U.S. call for release of Americans in Iran denied by State Dept. spox

The armed forces identification card of Iranian-American Amir Mirza Hekmati, who has been sentenced to death by Iran's Revolutionary Court on the charge of spying for the CIA,  is seen in this undated still image taken from video

Former US Marine Amir Hekmati’s ID card

WASHINGTON/DUBAI (Reuters) – December 30, 2014 – The United States called on Tuesday for the release of U.S. citizens held in Iran, but denied a report that Washington had proposed a prisoner exchange for a former U.S. Marine.

A lawyer for Amir Hekmati, an Iranian-American former Marine jailed in Tehran, was quoted in a report on Tuesday on Iran’s semi-official Tasnim News Agency as saying that the United States had sought his release through a prisoner swap.

“Those reports are not accurate,” U.S. State Department spokesman Jeff Rathke told a news briefing.

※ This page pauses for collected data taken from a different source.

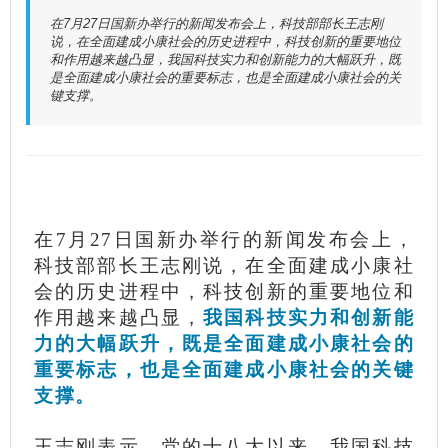
在7月27日国新办举行的新闻发布会上，科技部部长王志刚
说，在全面建成小康社会的历史进程中，科技创新的重要地位
和作用越来越凸显，我国科技实力和创新能力的大幅跃升，既
是全面建成小康社会的重要标志，也是全面建成小康社会的关
键支撑。
在7月27日国新办举行的新闻发布会上，
科技部部长王志刚说，在全面建成小康社
会的历史进程中，科技创新的重要地位和
作用越来越凸显，
我国科技实力和创新能
力的大幅跃升，既是全面建成小康社会的
重要标志，也是全面建成小康社会的关键
支撑。
王志刚表示，党的十八大以来，我国科技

“The U.S. government has not proposed a prisoner exchange for Mr. Hekmati … We do however call on the Iranian government to release Amir Hekmati immediately, as well as detained U.S. citizens Saeed Abedini and Jason Rezaian, and to assist us in locating Robert Levinson.”

Hekmati was arrested in August 2011, his family says, and convicted of spying for the U.S. Central Intelligence Agency, a charge his relatives and the U.S. government deny.

Iranian-American Christian pastor Saeed Abedini was sentenced to eight years in prison last year for undermining Iran’s national security by setting up home-based Christian churches.

Jason Rezaian, an Iranian-American dual citizen and the Washington Post’s bureau chief in Tehran, was charged this month after being detained for more than four months.

Robert Levinson, a private detective and ex-FBI agent, disappeared during a trip to an Iranian island in 2007. Iranian Foreign Minister Mohammad Javad Zarif said last December there were no traces of Levinson in Iran and he was not being imprisoned there.

Tasnim quoted Hekmati’s attorney Mahmoud Alizadeh Tabatabai as saying that the United States had made the swap request and it had been put to Iran’s judiciary, which had not yet responded.

Tabatabai did not say which individual or individuals Washington had proposed releasing in return, but the names would be made public at the Iranian judiciary’s discretion.

Calls to Tabatabai’s Tehran office went unanswered.

Hekmati’s family says he was detained while visiting his grandmother in Tehran. He was sentenced to death, but a higher court nullified the penalty in March 2012 and sent the case to another court. Hekmati went on a hunger strike this month to protest his detention.

Washington and Tehran severed relations after Iran’s 1979 Islamic Revolution. The United States and other world powers are currently engaged in sensitive negotiations with Iran aimed at curbing its nuclear program in exchange for easing economic sanctions.

(Reporting by Michelle Moghtader in Dubai and Lesley Wroughton and David Brunnstrom in Washington; Editing by Dominic Evans and Sandra Maler)


This story was widely reported in media outlets across the world including the NY Times and others. Here’s how China’s official news service reported it:

US denies reports about proposed prisoner swap with Iran

China English.news.cn   2014-12-31 06:24:54

WASHINGTON, Dec. 31 (Xinhua) — The United States on Tuesday denied reports about its request for an exchange of prisoners with Iran in its efforts to secure the release of a former American Marine.

“Those reports are not accurate,” State Department spokesman Jeffrey Rathke told reporters at a daily news briefing, adding ” The U.S. government has not proposed a prisoner exchange for Mr. Hekmati. It’s not true.”

Amir Hekmati, an Iranian-American, was arrested in August 2011 on a visit to his family in Iran over the charge of being a Central Intelligence Agency spy.

The former Marine was condemned to death in January 2012 but the sentence was overturned two months later by Iran’s Supreme Court after his appeal. The country’s Revolutionary Court then charged him with “cooperating with hostile governments” and sentenced him to 10 years in prison.

Tehran is known to be holding two other Americans — Saeed Abedini, a pastor, and Jason Rezaian, a Washington Post reporter, while Robert Levinson, a retired agent of the Federal Bureau of Investigation, has gone missing in the Islamic republic since 2007.

“We do, however, call on the Iranian government to release Amir Hekmati immediately, as well as detained U.S. citizens Saeed Abedini and Jason Rezaian, and to assist us in locating Robert Levinson,” Rathke said.

Hekmati’s attorney told Iran’s Tasnim news agency on Tuesday that the U.S. has asked Iran to make a swap for his client through its Interest Section in Tehran, Iran’s capital.

The Swiss embassy in Tehran represents Washington’s interests, as U.S. and Iran have cut off diplomatic ties since 1980.